Developing an evaluation capability in the state office may or may not be productive, depending in part on the level of resources that are devoted to evaluations and the kind of expertise that is required. If a central evaluation or research capability already exists in state government, adding staff to evaluate the projects supported by the Drug Control and System Improvement Grant Program may be accomplished relatively easily. If no such central evaluation capability currently exists, creating one has numerous fiscal implications that the state administrator will recognize. (Will, for example, the amount of work to be demanded of evaluations be sufficient to build an entirely new staff with supporting equipment?)

A decision to hire evaluators or to contract for their services should be governed by a desire to maximize several values: (1) the technical skills of the evaluators; (2) the evaluator's familiarity with the details of the criminal justice system, including sensitivity to the political/bureaucratic tensions that prevail; (3) the disinterestedness of the evaluator; and (4) the utility of the evaluation for the decision makers.

Whether the state can attract staff with the experience and training needed for evaluations, especially evaluations of a project's impact, depends in large part on local market conditions. In many parts of the country, it may be difficult to hire persons with sufficient evaluation experience or training. In these instances, contracting with professionals at a university or research organization may be desirable.

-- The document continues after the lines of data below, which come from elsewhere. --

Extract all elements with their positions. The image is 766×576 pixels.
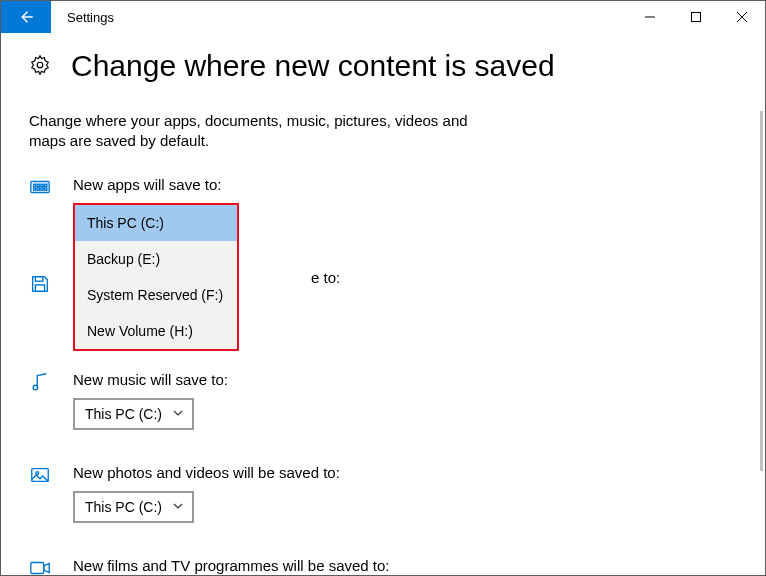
svg-point-4 [37,62,43,68]
save-icon [29,273,51,298]
svg-rect-13 [45,187,47,189]
close-button[interactable] [719,1,765,33]
apps-label: New apps will save to: [73,176,737,193]
svg-rect-7 [37,184,39,186]
chevron-down-icon [172,499,184,515]
svg-rect-9 [45,184,47,186]
page-description: Change where your apps, documents, music… [29,111,469,152]
photos-combo[interactable]: This PC (C:) [73,491,194,523]
gear-icon [29,54,51,79]
dropdown-item-backup[interactable]: Backup (E:) [75,241,237,277]
window-controls [627,1,765,33]
content-area: Change where new content is saved Change… [1,33,765,575]
page-title: Change where new content is saved [71,49,555,83]
svg-rect-8 [41,184,43,186]
setting-row-films: New films and TV programmes will be save… [29,557,737,576]
dropdown-item-system-reserved[interactable]: System Reserved (F:) [75,277,237,313]
photos-icon [29,464,51,489]
svg-rect-12 [41,187,43,189]
setting-row-photos: New photos and videos will be saved to: … [29,464,737,547]
setting-row-music: New music will save to: This PC (C:) [29,371,737,454]
maximize-button[interactable] [673,1,719,33]
svg-rect-19 [31,562,44,573]
music-combo[interactable]: This PC (C:) [73,398,194,430]
svg-rect-10 [34,187,36,189]
music-label: New music will save to: [73,371,737,388]
svg-rect-11 [37,187,39,189]
svg-rect-1 [692,13,701,22]
svg-rect-14 [35,276,42,281]
films-label: New films and TV programmes will be save… [73,557,737,574]
minimize-button[interactable] [627,1,673,33]
dropdown-list: This PC (C:) Backup (E:) System Reserved… [73,203,239,351]
svg-rect-6 [34,184,36,186]
titlebar: Settings [1,1,765,33]
apps-dropdown-open: This PC (C:) Backup (E:) System Reserved… [73,203,737,351]
back-button[interactable] [1,1,51,33]
music-combo-value: This PC (C:) [85,406,162,422]
apps-icon [29,176,51,201]
setting-row-apps: New apps will save to: This PC (C:) Back… [29,176,737,361]
scrollbar[interactable] [760,111,763,471]
dropdown-item-this-pc[interactable]: This PC (C:) [75,205,237,241]
svg-rect-15 [35,284,44,290]
video-icon [29,557,51,576]
photos-label: New photos and videos will be saved to: [73,464,737,481]
music-icon [29,371,51,396]
window-title: Settings [51,1,627,33]
dropdown-item-new-volume[interactable]: New Volume (H:) [75,313,237,349]
chevron-down-icon [172,406,184,422]
photos-combo-value: This PC (C:) [85,499,162,515]
documents-label-partial: e to: [311,269,340,286]
page-header: Change where new content is saved [29,49,737,83]
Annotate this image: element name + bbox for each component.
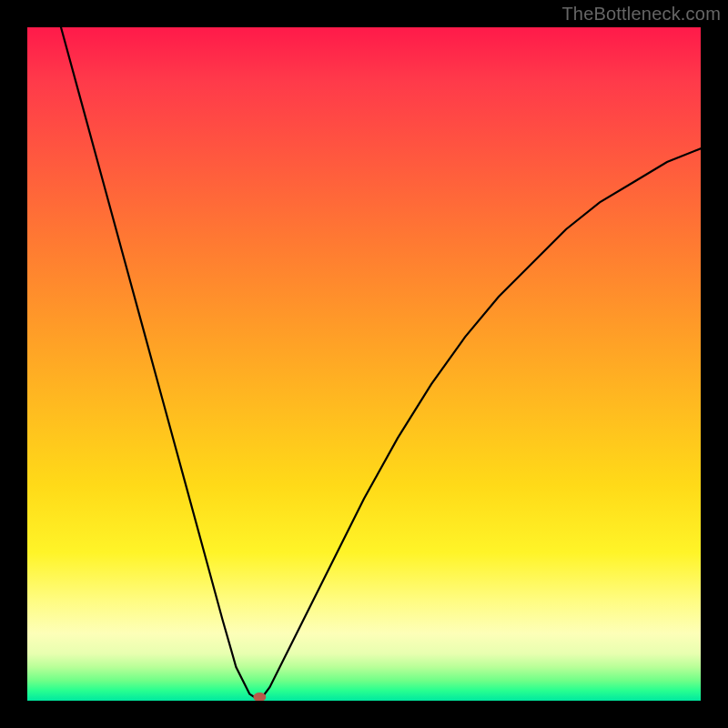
watermark-text: TheBottleneck.com: [561, 4, 721, 25]
curve-layer: [27, 27, 701, 701]
chart-frame: TheBottleneck.com: [0, 0, 728, 728]
bottleneck-curve: [61, 27, 701, 701]
plot-area: [27, 27, 701, 701]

In many instances, hiring evaluators into the state office may be the most efficient way to develop expertise that is tuned to the idiosyncracies of the local justice system agencies. In-house evaluators are also more likely, because of proximity and on-going working relationships, to develop close communication with the consumers of evaluation information, thereby producing evaluations that are suited well to the decision maker's needs. These close ties may, however, undercut the evaluator's ability to maintain a disinterested stance vis-a-vis the projects being assessed. How well this tension is balanced depends in large part on the state administrator's willingness to receive objective reports about projects' performance, including reports that find projects failing to accomplish their mission.